» Material for the task:

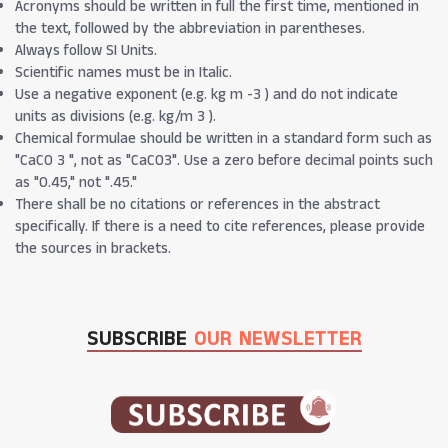
Acronyms should be written in full the first time, mentioned in
the text, followed by the abbreviation in parentheses.
Always follow SI Units.
Scientific names must be in Italic.
Use a negative exponent (e.g. kg m -3 ) and do not indicate
units as divisions (e.g. kg/m 3 ).
Chemical formulae should be written in a standard form such as
"CaCO 3 ", not as "CaCO3". Use a zero before decimal points such
as "0.45," not ".45."
There shall be no citations or references in the abstract
specifically. If there is a need to cite references, please provide
the sources in brackets.
SUBSCRIBE
OUR NEWSLETTER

» Exercise prompt: Leave out the pictures and print every line of the data exactly.

» Answer to this exercise:
Acronyms should be written in full the first time, mentioned in
the text, followed by the abbreviation in parentheses.
Always follow SI Units.
Scientific names must be in Italic.
Use a negative exponent (e.g. kg m -3 ) and do not indicate
units as divisions (e.g. kg/m 3 ).
Chemical formulae should be written in a standard form such as
"CaCO 3 ", not as "CaCO3". Use a zero before decimal points such
as "0.45," not ".45."
There shall be no citations or references in the abstract
specifically. If there is a need to cite references, please provide
the sources in brackets.
SUBSCRIBE
OUR NEWSLETTER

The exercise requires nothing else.